The Chinese say that "in Heaven there is paradise, while on earth there is Suzhou and Hangzhou", and the latter is at its most glorious in the balmy spring weather. Walking in its spectacular gardens and along the tree-lined causeway that bisects the West Lake beloved of Chinese poets and writers, one is vividly aware, however, of a city drained of its domestic and international tourist lifeblood. There is an edge of desperation to the street traders' pleas, and no customers turn up at all for the pleasure boats.
The city's most famous restaurant, Lou Wei Lou, where reservations are usually a must, is barely a quarter full.
A frustrated and angry Rowena Hanlon, owner of the Shamrock bar, says the city of six million has been gripped by panic.
Even local trade has collapsed. Bars, restaurants and theatres have closed voluntarily, while teachers have been warned that if they leave the city they will face 20 days quarantine before they are allowed back to work.
"The staff are all drinking vinegar by the gallon, and eating garlic," she says. There's no persuading them that they might as well drink water.
A locally-based Irish businessman had just returned in frustration from a visit to a major supplier in Wu Xi. The 10,000-strong workforce had been confined to the factory site, and he was turned away at the gate on orders from the Communist Party.
Our hotel has its own "SARS prevention leading group", according to a note from the manager that promises "lotion will be sprayed to sterilise rooms five times every day".

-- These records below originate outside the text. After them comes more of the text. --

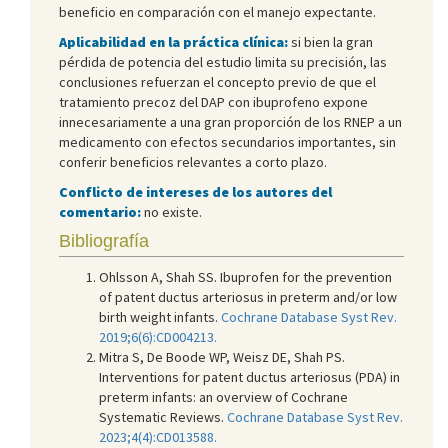
beneficio en comparación con el manejo expectante.
Aplicabilidad en la práctica clínica:
si bien la gran
pérdida de potencia del estudio limita su precisión, las
conclusiones refuerzan el concepto previo de que el
tratamiento precoz del DAP con ibuprofeno expone
innecesariamente a una gran proporción de los RNEP a un
medicamento con efectos secundarios importantes, sin
conferir beneficios relevantes a corto plazo.
Conflicto de intereses de los autores del
comentario:
no existe.
Bibliografía
Ohlsson A, Shah SS. Ibuprofen for the prevention
of patent ductus arteriosus in preterm and/or low
birth weight infants.
Cochrane Database Syst Rev.
2019;6(6):CD004213.
Mitra S, De Boode WP, Weisz DE, Shah PS.
Interventions for patent ductus arteriosus (PDA) in
preterm infants: an overview of Cochrane
Systematic Reviews.
Cochrane Database Syst Rev.
2023;4(4):CD013588.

Even the etiquette of eating has been affected. Instead of each diner picking food with personal chopsticks from communal dishes, we are told "public chopsticks and public spoons will be used in hotel restaurants".
The ripple effect goes on. Our host informed us sadly over lunch at our next stop, Shaoxing - the home of China's famous "yellow wine" - that, because of travel restrictions, fish was off the menu as the market has closed.
Here, too, the marble halls of a near-deserted hotel echoed eerily. In the empty bar after dinner, a lone German drunken businessman tried in vain to persuade the barmaid to go to bed with him. His pleas seemed to add to the gloom.
In Nanjing, the former capital - its province Jiangsu has yet to see a single SARS case - we were almost alone as we climbed the steps of the great Sun Yat Sen mausoleum. Usually some 40,000 visit here every day.
China is hurting. Now, as we prepare to return home, our own fates seem uncertain. A nephew, who has not even been in a WHO listed area, will not be allowed back to school in Ireland for 10 days.
And, although it will be a full two weeks since we were in Beijing, individual workplace rules - significantly more stringent than WHO guidelines - mean my wife faces a further enforced holiday, and I a mandatory medical examination.
Ireland seems to have caught FOSARS big time.